Illusionist, The: Interview with Director Sylvain Chomet

Sylvain Chomet is the director of “The Illusionist,” the French adaptation of Jacques Tati’s story of the same name.
The animated film is released by Sony Classics on Christmas 2010.

“There was a moment in that movie where the triplets are watching television in bed”, explains Chomet. “I thought it would be funny to have the cartoon characters view a live-action clip close in feeling to its Tour de France cycling story. Filmmaker Jacques Tati’s wonderful Jour de fête/Holiday sprang to mind because it featured him as a postman on a bicycle. So Didier Brunner (the producer) contacted the Tati estate, run by his sole surviving daughter Sophie Tatischeff, for permission to use an extract. Her authorization was based on pictures and a set of design developments for The Triplets of Belleville. She clearly liked what she saw because she mentioned an un-filmed script by her father and hinted that my animation style might suit it.” 

On the film’s origins

THE ILLUSIONIST was written by the world famous Jacques Tati between 1956 and 1959. “The story was all about the irrevocable passing of time and I understood completely why he had never made it. It was far too close to himself, it dealt in things he knew all too well, and he preferred to hide behind the mask of his seminal character Monsieur Hulot. You could tell from the start it was not just another Hulot misadventure, all the heart-on-sleeve observations made that crystal clear. Had he made the movie – and I’m certain he had every camera angle already worked out – it would have taken his career in a totally different direction. He is actually on record saying THE ILLUSIONIST was far too serious a subject for his persona and he chose to make the classic Play Time instead”. 

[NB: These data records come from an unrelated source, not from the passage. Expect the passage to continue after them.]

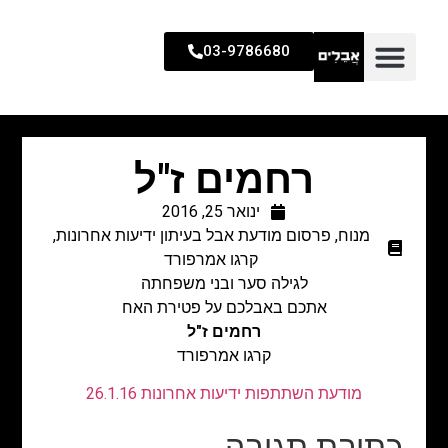
03-9786680
רחמים ז"ל
ינואר 25, 2016
מנוח
,
פרסום מודעת אבל בעיתון ידיעות אחרונות
,
קרגו אמרפורד
לגילה סער ובני משפחתה
אתכם באבלכם על פטירת האח
רחמים ז"ל
קרגו אמרפורד
מודעת השתתפות ידיעות אחרונות 26.1.16
כתיבת תגובה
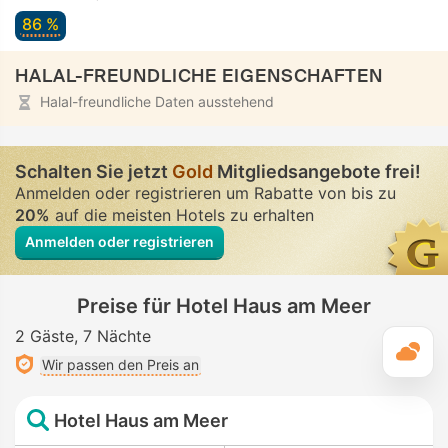
86 %
HALAL-FREUNDLICHE EIGENSCHAFTEN
Halal-freundliche Daten ausstehend
Schalten Sie jetzt
Gold
Mitgliedsangebote frei!
Anmelden oder registrieren um Rabatte von bis zu
20%
auf die meisten Hotels zu erhalten
Anmelden oder registrieren
Preise für Hotel Haus am Meer
2 Gäste
7 Nächte
T
Wir passen den Preis an
Hotel Haus am Meer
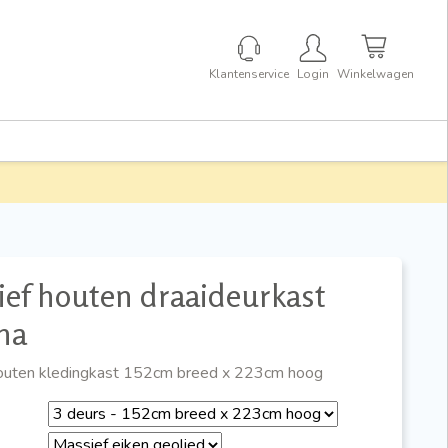
Klantenservice
Login
Winkelwagen
ef houten draaideurkast
na
outen kledingkast 152cm breed x 223cm hoog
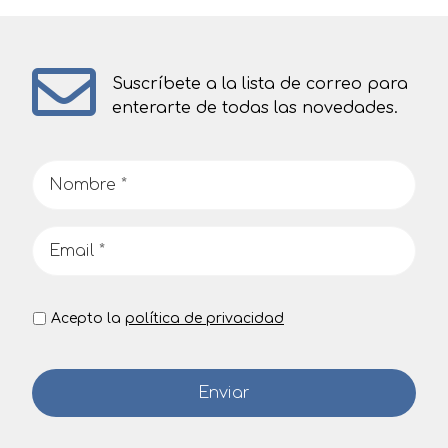
Suscríbete a la lista de correo para
enterarte de todas las novedades.
Acepto la
política de privacidad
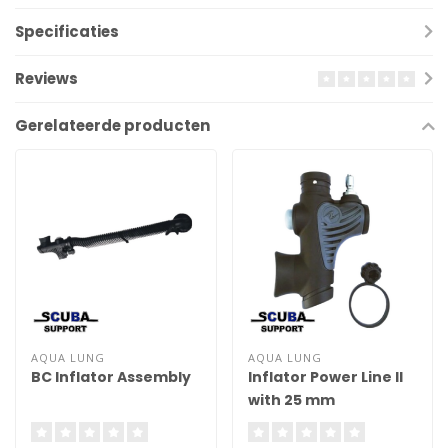
Specificaties
Reviews
Gerelateerde producten
AQUA LUNG
AQUA LUNG
BC Inflator Assembly
Inflator Power Line II
with 25 mm
connection width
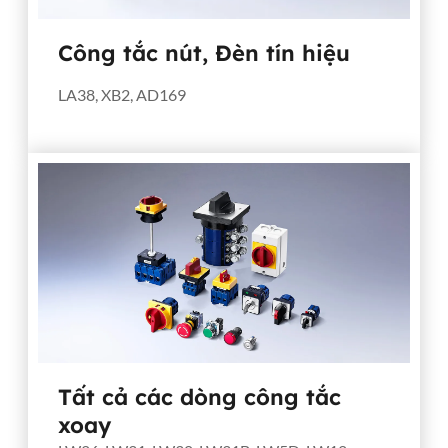
Công tắc nút, Đèn tín hiệu
LA38, XB2, AD169
Tất cả các dòng công tắc
xoay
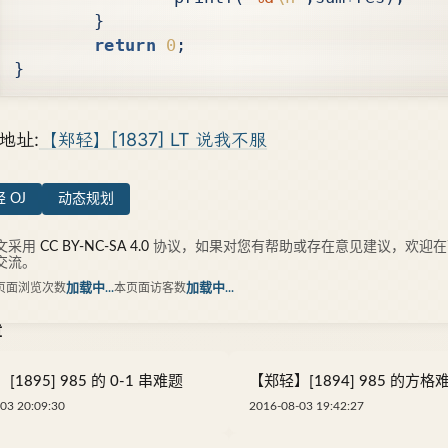
}
return
0
;
}
地址:
【郑轻】[1837] LT 说我不服
 OJ
动态规划
文采用
CC BY-NC-SA 4.0
协议，如果对您有帮助或存在意见建议，欢迎在
交流。
页面浏览次数
加载中...
本页面访客数
加载中...
章
1895] 985 的 0-1 串难题
【郑轻】[1894] 985 的方格
03 20:09:30
2016-08-03 19:42:27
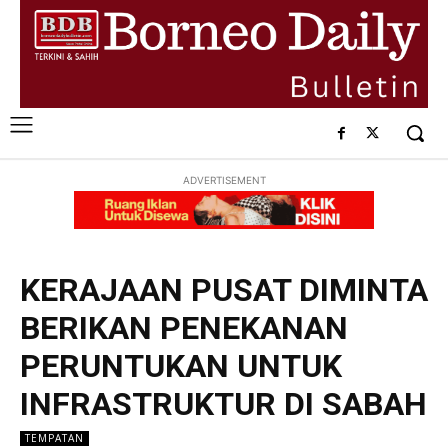
ADVERTISEMENT
KERAJAAN PUSAT DIMINTA
BERIKAN PENEKANAN
PERUNTUKAN UNTUK
INFRASTRUKTUR DI SABAH
TEMPATAN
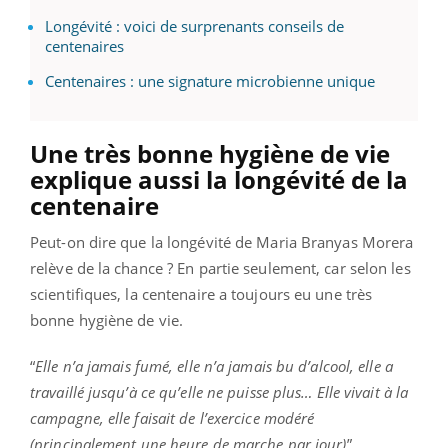
Longévité : voici de surprenants conseils de
centenaires
Centenaires : une signature microbienne unique
Une très bonne hygiène de vie
explique aussi la longévité de la
centenaire
Peut-on dire que la longévité de Maria Branyas Morera
relève de la chance ? En partie seulement, car selon les
scientifiques, la centenaire a toujours eu une très
bonne hygiène de vie.
“
Elle n’a jamais fumé, elle n’a jamais bu d’alcool, elle a
travaillé jusqu’à ce qu’elle ne puisse plus… Elle vivait à la
campagne, elle faisait de l’exercice modéré
(principalement une heure de marche par jour)
”,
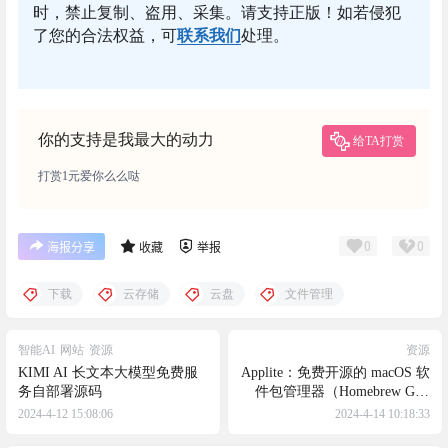
时，禁止复制、盗用、采集。请支持正版！如若侵犯
了您的合法权益，可
联系我们
处理。
你的支持是我最大的动力
给TA打赏
打赏1元爱你么么哒
0
0
海报分享
收藏
举报
下载
云存储
云盘
文件管理
智能AI
网站
资源
资源
KIMI AI 长文本大模型免费服
Applite：免费开源的 macOS 软
务自部署源码
件包管理器（Homebrew GUI
客户端）
2024-4-12 15:08:06
2024-4-14 10:18:33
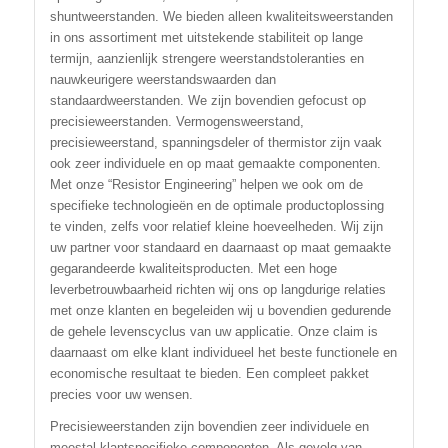
shuntweerstanden. We bieden alleen kwaliteitsweerstanden
in ons assortiment met uitstekende stabiliteit op lange
termijn, aanzienlijk strengere weerstandstoleranties en
nauwkeurigere weerstandswaarden dan
standaardweerstanden. We zijn bovendien gefocust op
precisieweerstanden. Vermogensweerstand,
precisieweerstand, spanningsdeler of thermistor zijn vaak
ook zeer individuele en op maat gemaakte componenten.
Met onze “Resistor Engineering” helpen we ook om de
specifieke technologieën en de optimale productoplossing
te vinden, zelfs voor relatief kleine hoeveelheden. Wij zijn
uw partner voor standaard en daarnaast op maat gemaakte
gegarandeerde kwaliteitsproducten. Met een hoge
leverbetrouwbaarheid richten wij ons op langdurige relaties
met onze klanten en begeleiden wij u bovendien gedurende
de gehele levenscyclus van uw applicatie. Onze claim is
daarnaast om elke klant individueel het beste functionele en
economische resultaat te bieden. Een compleet pakket
precies voor uw wensen.
Precisieweerstanden zijn bovendien zeer individuele en
meestal klantspecifieke componenten. Als gevolg van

Chomet read THE ILLUSIONIST script for the first time on his train journey to the Cannes Film Festival in 2003 for the world premiere of The Triplets of Belleville. “It was quite beautiful and rather touching. The surroundings could’t have been more appropriate either, as much of the story takes place on railways. And if The Triplets of Belleville told a complicated story in a simple way, THE ILLUSIONIST was the complete opposite. Its narrative was so deceptively simple it was highly complex. Yet I could picture every single scene as I read the script, it visually spoke to me. It was something you’d never see normally done in animation. Nor did it follow the basic rules of animation as it really was squarely aimed at adults. How to make a grown-up cartoon equally appealing to kids? Those were exciting challenges.” 

A few small modifications

“I added in my own characters to give further emotional resonance to the overall arc of the story which is the end of one showbiz era – the music hall – and the beginning of another teenage-oriented one – rock ‘n’ roll music. Parallel to that you have this universal theme about father/daughter relationships and how bittersweet they often are. THE ILLUSIONIST contained everything I love about Tati and his connection to human foibles. All I had to do was add my visual poetry to his and I knew in my heart that combination was going to work. Yet it now seems natural in retrospect.” 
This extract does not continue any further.